### DATASET

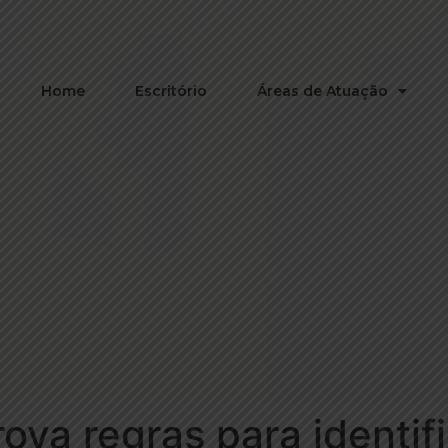
Home
Escritório
Áreas de Atuação
ova regras para identif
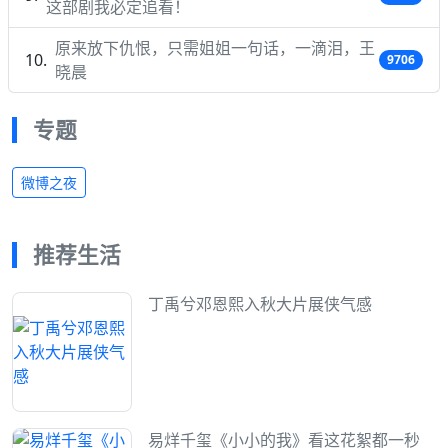
这部剧我必定追看！
原来放下仇恨，只需姐姐一句话，一滴泪，王
9706
晓晨
专题
微博之夜
推荐生活
丁禹兮邓恩熙入秋大片展侠气感
易烊千玺《小小的我》看这花絮都一秒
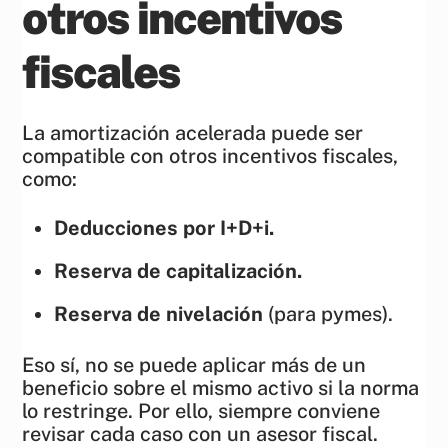
otros incentivos
fiscales
La amortización acelerada puede ser
compatible con otros incentivos fiscales,
como:
Deducciones por I+D+i.
Reserva de capitalización.
Reserva de nivelación
(para pymes).
Eso sí, no se puede aplicar más de un
beneficio sobre el mismo activo si la norma
lo restringe. Por ello, siempre conviene
revisar cada caso con un asesor fiscal.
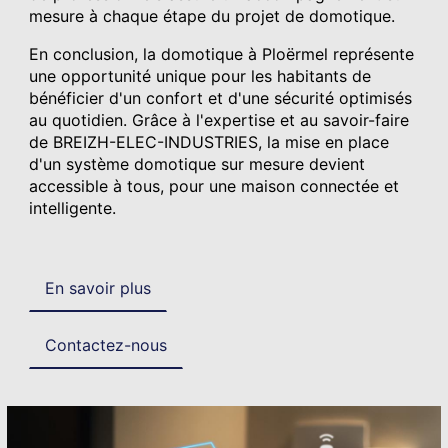
mesure à chaque étape du projet de domotique.
En conclusion, la domotique à Ploërmel représente
une opportunité unique pour les habitants de
bénéficier d'un confort et d'une sécurité optimisés
au quotidien. Grâce à l'expertise et au savoir-faire
de BREIZH-ELEC-INDUSTRIES, la mise en place
d'un système domotique sur mesure devient
accessible à tous, pour une maison connectée et
intelligente.
En savoir plus
Contactez-nous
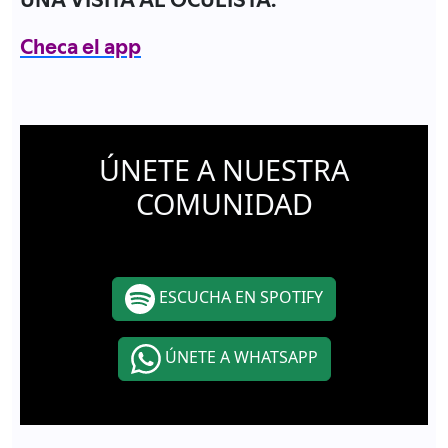
Checa el app
ÚNETE A NUESTRA
COMUNIDAD
ESCUCHA EN SPOTIFY
ÚNETE A WHATSAPP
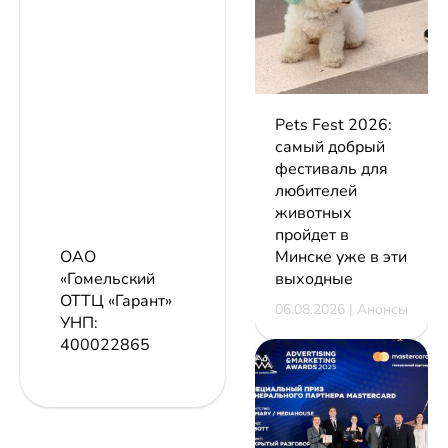
Pets Fest 2026:
самый добрый
фестиваль для
любителей
животных
пройдет в
Минске уже в эти
ОАО
выходные
«Гомельский
ОТТЦ «Гарант»
06.08.2026 | Анонсы
УНП:
400022865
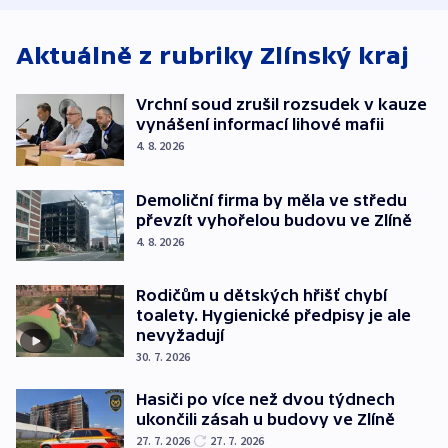
Aktuálně z rubriky
Zlínský kraj
Vrchní soud zrušil rozsudek v kauze
vynášení informací lihové mafii
4. 8. 2026
Demoliční firma by měla ve středu
převzít vyhořelou budovu ve Zlíně
4. 8. 2026
Rodičům u dětských hřišť chybí
toalety. Hygienické předpisy je ale
nevyžadují
30. 7. 2026
Hasiči po více než dvou týdnech
ukončili zásah u budovy ve Zlíně
27. 7. 2026
27. 7. 2026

######

- TASK TO COMPLETE
Copy out every line of the entries where the string "domotique" shows up.

- ANSWER TO THIS PROBLEM
mesure à chaque étape du projet de domotique.
En conclusion, la domotique à Ploërmel représente
d'un système domotique sur mesure devient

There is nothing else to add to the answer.